A year ago, I wrote a (blog post)[https://www.mikulskibartosz.name/measuring-data-quality-using-aws-deequ/] about using AWS Deequ to validate a dataset at the beginning of a data pipeline. I had to write the code in Scala because it was the only supported language at the time. When I was running it in production, I had to rewrite our custom EMR-controlling script to support a Scala job. Now, I wouldn’t have to do it because Deequ is available in Python.
Table of Contents
Let’s take a look at the Python version of the library.
Importing Deequ
First, we have to import the libraries and create a Spark session. Note that we pass Maven libraries specified by Deequ to Spark. We do it because the Python version is a wrapper around the Scala code.
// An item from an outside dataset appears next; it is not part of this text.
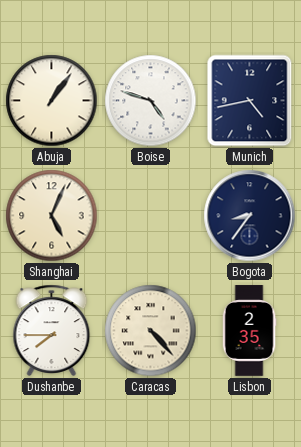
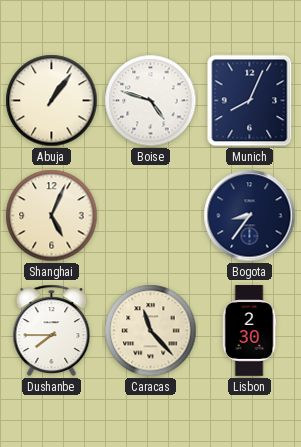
Munich: 4:43 -> 8:04
Caracas: 4:23 -> 11:23
Lisbon: 2:35 -> 2:30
from pyspark.sql import SparkSession, Row
from pyspark.sql.types import StructType,StructField, StringType, IntegerType, DoubleType, DateType
import pydeequ
from pydeequ.analyzers import *
from pydeequ.checks import *
from pydeequ.verification import *
spark = (SparkSession
.builder
.config("spark.jars.packages", pydeequ.deequ_maven_coord)
.config("spark.jars.excludes", pydeequ.f2j_maven_coord)
.getOrCreate())
Using the analyzer
Before we start writing validation rules, we can automatically run analyzers to figure out what may be wrong with the dataset. To do it, we will have to load the file into a Spark Dataset:
schema = StructType([ \
StructField("order_id", IntegerType(), True), \
StructField("product_name", StringType(), True), \
StructField("pieces_sold", IntegerType(), False), \
StructField("price_per_item", DoubleType(), True), \
StructField("order_date", DateType(), True), \
StructField("shop_id", StringType(), False) \
])
df = spark.read.csv("MOCK_DATA.csv", header=True, schema=schema)
In the next step, we specify the analyses, run them, and display the results:
analysisResult = AnalysisRunner(spark) \
.onData(df) \
.addAnalyzer(Size()) \
.addAnalyzer(Completeness("product_name")) \
.addAnalyzer(Completeness("pieces_sold")) \
.run()
analysisResult_df = AnalyzerContext.successMetricsAsDataFrame(spark, analysisResult)
analysisResult_df.show()
In the console, we are going to see something like this:
+-------+------------+------------+------+
| entity| instance| name| value|
+-------+------------+------------+------+
|Dataset| *| Size|1000.0|
| Column|product_name|Completeness| 1.0|
| Column| pieces_sold|Completeness| 0.958|
+-------+------------+------------+------+
We have 1000 data rows in the file, and all of them have a not-null product_name. However, 4.2% of pieces_sold
values are missing.
Want to build AI systems that actually work?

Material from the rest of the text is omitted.